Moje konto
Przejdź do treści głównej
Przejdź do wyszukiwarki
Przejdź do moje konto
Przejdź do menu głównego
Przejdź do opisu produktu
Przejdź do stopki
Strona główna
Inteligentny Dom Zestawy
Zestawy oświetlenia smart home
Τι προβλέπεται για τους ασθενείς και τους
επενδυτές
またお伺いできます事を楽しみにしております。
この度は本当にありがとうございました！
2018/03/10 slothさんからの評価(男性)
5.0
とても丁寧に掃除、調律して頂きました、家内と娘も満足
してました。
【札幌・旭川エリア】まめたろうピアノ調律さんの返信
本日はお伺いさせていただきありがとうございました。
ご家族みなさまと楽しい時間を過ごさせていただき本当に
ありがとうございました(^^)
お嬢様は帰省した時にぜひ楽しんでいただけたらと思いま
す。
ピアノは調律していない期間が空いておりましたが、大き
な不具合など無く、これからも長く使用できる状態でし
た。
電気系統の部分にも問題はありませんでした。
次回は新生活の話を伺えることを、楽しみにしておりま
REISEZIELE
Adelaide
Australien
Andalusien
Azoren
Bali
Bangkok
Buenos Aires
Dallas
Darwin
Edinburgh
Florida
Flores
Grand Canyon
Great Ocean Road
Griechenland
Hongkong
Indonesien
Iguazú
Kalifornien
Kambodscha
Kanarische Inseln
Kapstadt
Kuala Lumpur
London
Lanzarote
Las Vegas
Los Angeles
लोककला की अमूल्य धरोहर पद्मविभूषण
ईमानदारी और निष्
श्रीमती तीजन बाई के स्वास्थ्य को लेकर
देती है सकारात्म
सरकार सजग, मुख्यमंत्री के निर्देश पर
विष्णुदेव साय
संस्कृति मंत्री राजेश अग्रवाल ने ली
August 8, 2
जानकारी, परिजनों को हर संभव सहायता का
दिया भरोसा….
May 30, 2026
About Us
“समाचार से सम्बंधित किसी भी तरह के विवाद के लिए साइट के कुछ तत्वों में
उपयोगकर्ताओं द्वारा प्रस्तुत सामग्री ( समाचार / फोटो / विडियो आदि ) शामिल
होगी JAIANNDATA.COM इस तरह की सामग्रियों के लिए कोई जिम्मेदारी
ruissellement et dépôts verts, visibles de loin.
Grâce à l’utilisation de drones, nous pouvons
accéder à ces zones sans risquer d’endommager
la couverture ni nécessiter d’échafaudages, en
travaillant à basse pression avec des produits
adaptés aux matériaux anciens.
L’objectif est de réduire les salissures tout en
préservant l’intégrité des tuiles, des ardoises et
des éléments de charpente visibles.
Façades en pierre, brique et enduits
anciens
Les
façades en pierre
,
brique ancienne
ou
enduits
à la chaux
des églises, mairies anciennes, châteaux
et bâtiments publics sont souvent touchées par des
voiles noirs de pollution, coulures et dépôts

-.-.-

### What is required
Work out how many lines of the records contain "pierre", and reply with the number alone.

### Answer
2